Regional carbon budgets should be highly accurate to notify land-based mitigation policy and to track the progress in the mitigation path.
For all the nine regions constituting the entire world, inventory estimates of changes in carbon stock were gathered and complemented using satellite estimates of variations in biomass where inventory data were unavailable.
Then, the net land-atmospheric carbon exchange was evaluated by taking the total of the carbon stock variations quantified by inventories and lateral carbon fluxes from riverine carbon export to the ocean and from crop and wood trade.
Estimates from all the regions were summed up to obtain the first-ever global “bottom-up” terrestrial carbon budget of anthropogenic CO2 uptake. The result was a net sink of −2.2 ± 0.6 Pg C y−1 (where 1 Pg C = one billion tons of carbon) from 2000 to 2009, consistent with the autonomous top-down budget deduced from earlier IPCC assessment reports obtained through observations of the fossil fuel emissions and CO2 growth rate.
This new estimate is a crucial breakthrough for global carbon cycle studies.
The researchers of this study broke down the net land-atmosphere carbon flux of each region into incoming and outgoing fluxes and demonstrated that a major portion of the carbon fixed in terrestrial ecosystems through plant productivity is shifted away from harvest and export to rivers or lost by fires and by emissions of decreased biogenic carbon species such as methane and biogenic volatile compounds.
Carbon that reaches the soil as litter and is available as a substrate for microbial decomposition forms only a minuscule fraction of productivity that was earlier calculated by carbon models that disregard lateral export processes.
The result is that global soil heterotrophic respiration—or the amount of CO2 discharged every year from soil microbial processes—is only 39 Pg C yr−1 in comparison with Net Primary Productivity inputs of 50 Pg C yr−1.

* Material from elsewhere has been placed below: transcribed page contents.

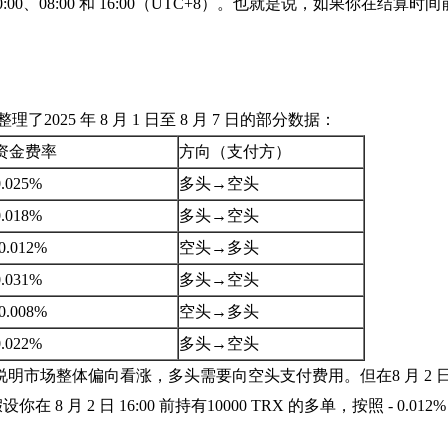
、08:00 和 16:00（UTC+8）。也就是说，如果你在结算时间
025 年 8 月 1 日至 8 月 7 日的部分数据：
资金费率
方向（支付方）
0.025%
多头→空头
0.018%
多头→空头
-0.012%
空头→多头
0.031%
多头→空头
-0.008%
空头→多头
0.022%
多头→空头
市场整体偏向看涨，多头需要向空头支付费用。但在8 月 2 日和 
 2 日 16:00 前持有10000 TRX 的多单，按照 - 0.012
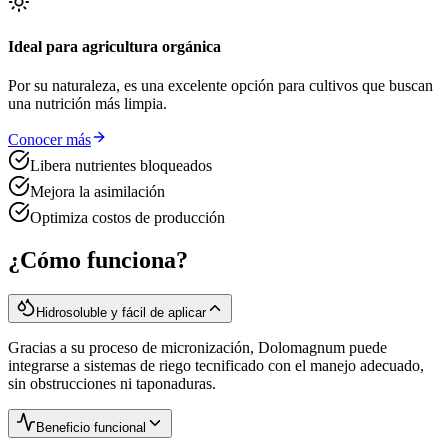
Ideal para agricultura orgánica
Por su naturaleza, es una excelente opción para cultivos que buscan
una nutrición más limpia.
Conocer más
Libera nutrientes bloqueados
Mejora la asimilación
Optimiza costos de producción
¿Cómo funciona?
Hidrosoluble y fácil de aplicar
Gracias a su proceso de micronización, Dolomagnum puede
integrarse a sistemas de riego tecnificado con el manejo adecuado,
sin obstrucciones ni taponaduras.
Beneficio funcional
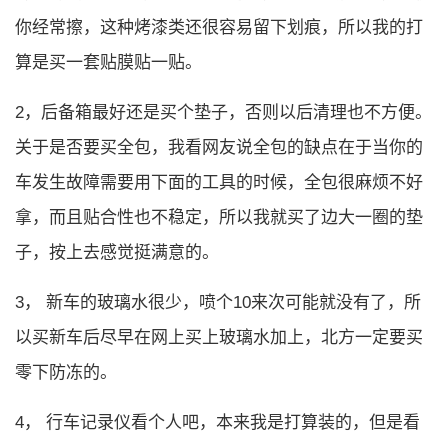
你经常擦，这种烤漆类还很容易留下划痕，所以我的打
算是买一套贴膜贴一贴。
2，后备箱最好还是买个垫子，否则以后清理也不方便。
关于是否要买全包，我看网友说全包的缺点在于当你的
车发生故障需要用下面的工具的时候，全包很麻烦不好
拿，而且贴合性也不稳定，所以我就买了边大一圈的垫
子，按上去感觉挺满意的。
3， 新车的玻璃水很少，喷个10来次可能就没有了，所
以买新车后尽早在网上买上玻璃水加上，北方一定要买
零下防冻的。
4， 行车记录仪看个人吧，本来我是打算装的，但是看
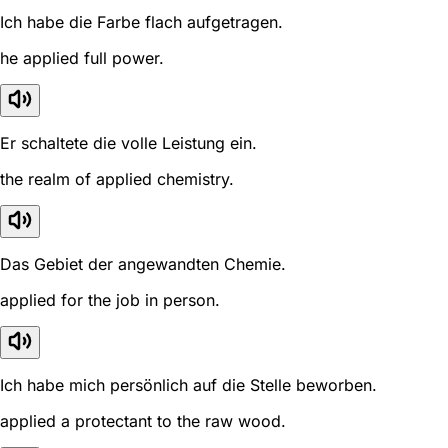
Ich habe die Farbe flach aufgetragen.
he applied full power.
Er schaltete die volle Leistung ein.
the realm of applied chemistry.
Das Gebiet der angewandten Chemie.
applied for the job in person.
Ich habe mich persönlich auf die Stelle beworben.
applied a protectant to the raw wood.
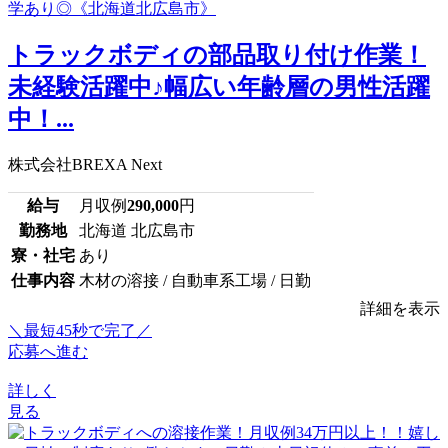
トラックボディの部品取り付け作業！
未経験活躍中♪幅広い年齢層の男性活躍
中！...
株式会社BREXA Next
給与
月収例
290,000
円
勤務地
北海道 北広島市
寮・社宅
あり
仕事内容
木材の溶接 / 自動車系工場 / 日勤
詳細を表示
＼最短45秒で完了／
応募へ進む
詳しく
見る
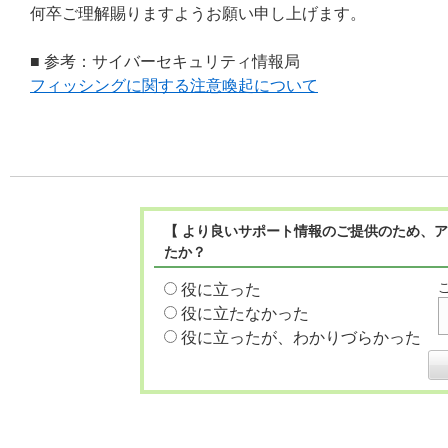
何卒ご理解賜りますようお願い申し上げます。
■ 参考：サイバーセキュリティ情報局
フィッシングに関する注意喚起について
【 より良いサポート情報のご提供のため、ア
たか？
役に立った
役に立たなかった
役に立ったが、わかりづらかった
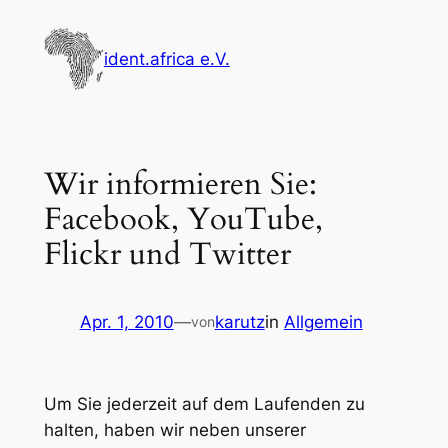
Zum
Inhalt
ident.africa e.V.
springen
Wir informieren Sie:
Facebook, YouTube,
Flickr und Twitter
Apr. 1, 2010
—
karutz
in
Allgemein
von
Um Sie jederzeit auf dem Laufenden zu
halten, haben wir neben unserer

In this study, Ciais and co-workers analyzed the consequences of a small-scale heterotrophic respiration for the residence time of carbon and future predictions for the carbon cycle and temperature. The researchers found a positive feedback of 15 parts per million in the future CO2 concentration, or an additional warming of 0.1 °C.
Ciais, P., et al. (2020) Empirical estimates of regional carbon budgets imply reduced global soil heterotrophic respiration. National Science Review. doi.org/10.1093/nsr/nwaa145.